Last month I started out saying "Happy New Year!
I've been sending out wishes for a happy, healthy and prosperous new
year." With the inauguration of a new president, with a new agenda,
we seem to have hope for a more prosperous new year.
But, we're still in a recession and it will take some time to get that
turned around. People aren't spending as much money because they don't
have it to spend. Clubs are going out of business, or they're cutting
back on the number of nights per week that they hire musicians, or they're
paying musicians less money, or the tips jar gleans less money.
We're finding ourselves with more down time. How do we turn that around?
- Work with the clubs where you play to improve the number of people
who come to see your show. I recently spoke with a club owner acknowledged
that the regulars have a lot to do with who they hire, but that they
also expect the bands to draw enough people in to at least cover the
cost of the band. That seems reasonable. Don't expect the club to
provide you with an audience. That means keeping in touch with your
fans, notifying them of your club dates, encouraging them—no,
make that inspiring them to come see you.

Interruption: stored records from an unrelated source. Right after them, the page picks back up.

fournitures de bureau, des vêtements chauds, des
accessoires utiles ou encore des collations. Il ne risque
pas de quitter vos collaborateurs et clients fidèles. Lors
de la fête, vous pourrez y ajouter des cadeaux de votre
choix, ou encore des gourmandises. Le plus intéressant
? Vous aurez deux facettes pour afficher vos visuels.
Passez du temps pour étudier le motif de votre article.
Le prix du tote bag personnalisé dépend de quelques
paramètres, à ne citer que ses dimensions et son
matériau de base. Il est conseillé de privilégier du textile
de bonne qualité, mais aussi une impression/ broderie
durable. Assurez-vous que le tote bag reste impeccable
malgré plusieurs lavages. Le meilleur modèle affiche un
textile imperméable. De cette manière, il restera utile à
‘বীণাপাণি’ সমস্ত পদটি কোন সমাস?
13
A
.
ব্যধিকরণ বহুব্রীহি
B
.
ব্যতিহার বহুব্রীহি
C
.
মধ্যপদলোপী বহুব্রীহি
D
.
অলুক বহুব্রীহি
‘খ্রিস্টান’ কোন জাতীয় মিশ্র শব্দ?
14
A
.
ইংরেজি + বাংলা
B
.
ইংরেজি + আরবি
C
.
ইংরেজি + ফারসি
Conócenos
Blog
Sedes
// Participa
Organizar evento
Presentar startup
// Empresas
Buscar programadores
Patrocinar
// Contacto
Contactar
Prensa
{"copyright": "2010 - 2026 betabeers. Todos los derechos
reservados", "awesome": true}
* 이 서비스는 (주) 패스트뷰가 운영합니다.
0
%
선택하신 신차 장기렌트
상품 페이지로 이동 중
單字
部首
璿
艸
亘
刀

- Learn about marketing (see #1) and publicity. Keep your old fans
and reach out to new ones. Make them want to see you. Check out ideas
in these columns:
2008, "Performing: The Reality Part 1"
2008, "Performing: The Reality Part 2"
June, 2008, "Performing:
The Reality Part 3"
Look for more ways to publicize your band and let people know about
you. The internet provides a lot of avenues for promotion.
- Check out the competition. Go see the bands in your genre that keep
getting gigs. What are they doing that you don't do? What can you
add to your show to be more successful?
- Check out new clubs and get to know the owners. What are they looking
for? What will it take to get a chance for you to play in their club?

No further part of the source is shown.